# 1 Introduction & Objectif

## 📌 Benchmarking CNN Model for Text Classification

### 🎯 Objective:
- Replicate the reference CNN model from the Rakuten challenge.
- Train it on the **designation** field (product titles).
- Evaluate using **Weighted F1-score** to compare with the benchmark (**0.8113**).

### 🔍 Expected Outcome:
- Establish a **baseline** for text classification.
- Compare the F1-score with **0.8113**.
- Prepare for **improvements (Fine-tuning, Hyperparameter Optimization)**.


# 2. Imports & Configuration

In [None]:
import numpy as np
import tensorflow as tf
from tensorflow.keras.models import Model
from tensorflow.keras.layers import (
    Input, Embedding, Reshape, Conv2D, MaxPooling2D, Concatenate, Flatten, Dropout, Dense
)
from tensorflow.keras.preprocessing.text import Tokenizer
from tensorflow.keras.preprocessing.sequence import pad_sequences
from sklearn.metrics import f1_score, precision_score, recall_score, classification_report, confusion_matrix
import matplotlib.pyplot as plt
import seaborn as sns
import pandas as pd


# 3. Définition du modèle benchmark

## Modèle utilisé dans le benchmark Rakuten
https://challengedata.ens.fr/participants/challenges/35/
*For the text data a simplified CNN classifier used.

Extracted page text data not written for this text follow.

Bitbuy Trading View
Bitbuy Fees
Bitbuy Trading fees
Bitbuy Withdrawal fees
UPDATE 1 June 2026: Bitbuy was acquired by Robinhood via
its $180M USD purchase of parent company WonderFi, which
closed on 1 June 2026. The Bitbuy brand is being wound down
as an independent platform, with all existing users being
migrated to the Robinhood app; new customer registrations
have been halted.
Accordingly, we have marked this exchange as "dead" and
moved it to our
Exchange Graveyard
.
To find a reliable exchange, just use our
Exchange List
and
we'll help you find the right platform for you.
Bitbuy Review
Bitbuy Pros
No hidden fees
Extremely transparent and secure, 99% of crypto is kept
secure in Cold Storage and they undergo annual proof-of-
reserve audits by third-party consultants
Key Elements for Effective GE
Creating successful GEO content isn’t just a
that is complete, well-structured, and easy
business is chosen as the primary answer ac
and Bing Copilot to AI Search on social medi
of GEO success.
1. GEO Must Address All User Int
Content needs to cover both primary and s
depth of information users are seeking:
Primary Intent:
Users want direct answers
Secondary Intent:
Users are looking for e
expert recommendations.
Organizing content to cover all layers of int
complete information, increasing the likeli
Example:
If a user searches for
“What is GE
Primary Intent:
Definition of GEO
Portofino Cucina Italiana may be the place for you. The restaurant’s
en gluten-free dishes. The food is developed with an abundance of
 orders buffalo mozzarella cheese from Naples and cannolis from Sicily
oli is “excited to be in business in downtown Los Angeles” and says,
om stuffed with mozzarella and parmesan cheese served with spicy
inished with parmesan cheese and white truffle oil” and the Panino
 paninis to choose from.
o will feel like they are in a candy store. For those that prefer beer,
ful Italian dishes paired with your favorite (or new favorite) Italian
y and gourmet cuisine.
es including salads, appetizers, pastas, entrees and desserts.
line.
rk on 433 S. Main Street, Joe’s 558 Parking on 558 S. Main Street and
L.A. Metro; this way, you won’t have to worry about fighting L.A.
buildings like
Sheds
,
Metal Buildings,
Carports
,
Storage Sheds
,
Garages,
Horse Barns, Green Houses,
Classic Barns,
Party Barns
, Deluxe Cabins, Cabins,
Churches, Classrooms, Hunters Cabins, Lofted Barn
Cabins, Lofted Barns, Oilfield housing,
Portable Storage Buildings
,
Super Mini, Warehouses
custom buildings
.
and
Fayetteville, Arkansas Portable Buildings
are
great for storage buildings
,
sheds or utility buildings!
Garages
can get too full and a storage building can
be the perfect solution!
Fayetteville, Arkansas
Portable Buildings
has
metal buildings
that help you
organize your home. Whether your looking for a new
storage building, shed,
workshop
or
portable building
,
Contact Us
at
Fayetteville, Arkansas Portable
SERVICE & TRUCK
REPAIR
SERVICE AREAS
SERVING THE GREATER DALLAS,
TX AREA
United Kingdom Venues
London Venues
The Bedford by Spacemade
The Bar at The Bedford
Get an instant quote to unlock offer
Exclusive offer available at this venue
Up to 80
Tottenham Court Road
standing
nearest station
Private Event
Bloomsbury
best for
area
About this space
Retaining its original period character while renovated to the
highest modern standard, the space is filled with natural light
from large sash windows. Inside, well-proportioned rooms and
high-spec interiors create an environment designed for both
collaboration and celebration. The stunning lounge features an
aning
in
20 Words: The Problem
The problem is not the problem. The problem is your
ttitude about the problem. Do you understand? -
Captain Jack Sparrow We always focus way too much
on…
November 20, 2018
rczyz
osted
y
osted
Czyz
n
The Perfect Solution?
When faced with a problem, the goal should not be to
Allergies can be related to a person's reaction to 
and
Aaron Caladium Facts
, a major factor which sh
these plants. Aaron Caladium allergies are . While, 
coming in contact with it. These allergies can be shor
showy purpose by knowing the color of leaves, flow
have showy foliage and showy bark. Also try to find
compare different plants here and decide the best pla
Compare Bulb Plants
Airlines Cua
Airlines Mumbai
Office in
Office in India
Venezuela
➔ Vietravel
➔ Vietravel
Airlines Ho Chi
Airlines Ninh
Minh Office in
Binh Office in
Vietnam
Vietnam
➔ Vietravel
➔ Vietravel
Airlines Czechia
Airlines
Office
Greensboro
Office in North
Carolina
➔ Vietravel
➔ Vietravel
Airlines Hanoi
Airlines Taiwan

Only the designation fields (product titles) are used in this benchmark model. The input size is the maximum possible designation length, 34 in this case. Shorter inputs are zero-padded. The architecture consists of an embedding layer and 6 convolutional, max-pooling blocks. The embeddings are trained with the entire architecture. Following is the model architecture:*

| Layer (type)          | Output Shape         | Number of Params | Connected to                   |
|-----------------------|---------------------|------------------|--------------------------------|
| InputLayer           | (None, 34)          | 0                | -                              |
| Embedding Layer      | (None, 34, 300)     | 17,320,500       | InputLayer                     |
| Reshape             | (None, 34, 300, 1)  | 0                | Embedding Layer                |
| Conv2D Block 1      | (None, 34, 1, 512)  | 154,112          | Reshape                        |
| MaxPooling2D Block 1 | (None, 1, 1, 512)   | 0                | Conv2D Block 1                 |
| Conv2D Block 2      | (None, 33, 1, 512)  | 307,712          | Reshape                        |
| MaxPooling2D Block 2 | (None, 1, 1, 512)   | 0                | Conv2D Block 2                 |
| Conv2D Block 3      | (None, 32, 1, 512)  | 461,312          | Reshape                        |
| MaxPooling2D Block 3 | (None, 1, 1, 512)   | 0                | Conv2D Block 3                 |
| Conv2D Block 4      | (None, 31, 1, 512)  | 614,912          | Reshape                        |
| MaxPooling2D Block 4 | (None, 1, 1, 512)   | 0                | Conv2D Block 4                 |
| Conv2D Block 5      | (None, 30, 1, 512)  | 768,512          | Reshape                        |
| MaxPooling2D Block 5 | (None, 1, 1, 512)   | 0                | Conv2D Block 5                 |
| Conv2D Block 6      | (None, 29, 1, 512)  | 922,112          | Reshape                        |
| MaxPooling2D Block 6 | (None, 1, 1, 512)   | 0                | Conv2D Block 6                 |
| Concatenate         | (None, 6, 1, 512)   | 0                | All MaxPooling2D Blocks        |
| Flatten            | (None, 3072)        | 0                | Concatenate                    |
| Dropout Layer       | (None, 3072)        | 0                | Flatten                        |
| Dense Layer         | (None, 27)         | 8,297            | Dropout Layer                  |


- This architecture contains total **20,632,143 trainable** parameters.


In [None]:
# Hyperparameters
MAX_SEQUENCE_LENGTH = 34  # Max length of designation field
EMBEDDING_DIM = 300       # Embedding dimension from benchmark
NUM_CLASSES = 27          # Number of product categories

def create_cnn_text_model():
    # Input layer
    input_text = Input(shape=(MAX_SEQUENCE_LENGTH,), dtype="int32")

    # Embedding Layer
    embedding = Embedding(input_dim=20000, output_dim=EMBEDDING_DIM, input_length=MAX_SEQUENCE_LENGTH)(input_text)
    
    # Reshape for Conv2D
    reshape = Reshape((MAX_SEQUENCE_LENGTH, EMBEDDING_DIM, 1))(embedding)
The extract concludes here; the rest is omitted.